(Source records)
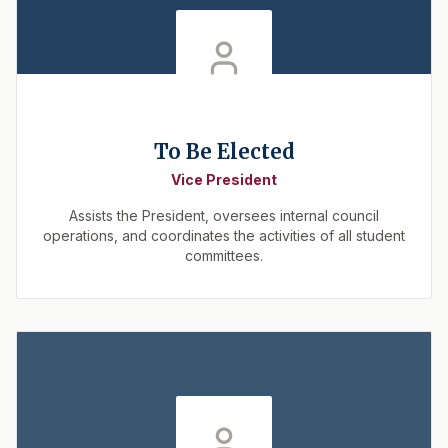
To Be Elected
Vice President
Assists the President, oversees internal council
operations, and coordinates the activities of all student
committees.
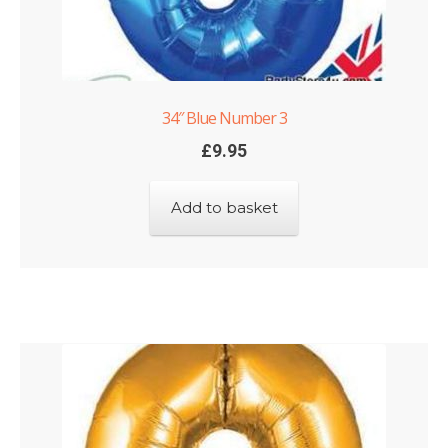
34″ Blue Number 3
£
9.95
Add to basket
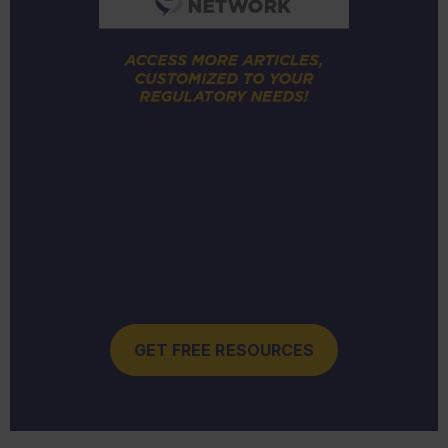
GET FREE RESOURCES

## BRIEF
Exact copy, no pictures: please print every record above as written.

## WRITTEN RESPONSE
To Be Elected
Vice President
Assists the President, oversees internal council
operations, and coordinates the activities of all student
committees.
34″ Blue Number 3
£
9.95
Add to basket
GET FREE RESOURCES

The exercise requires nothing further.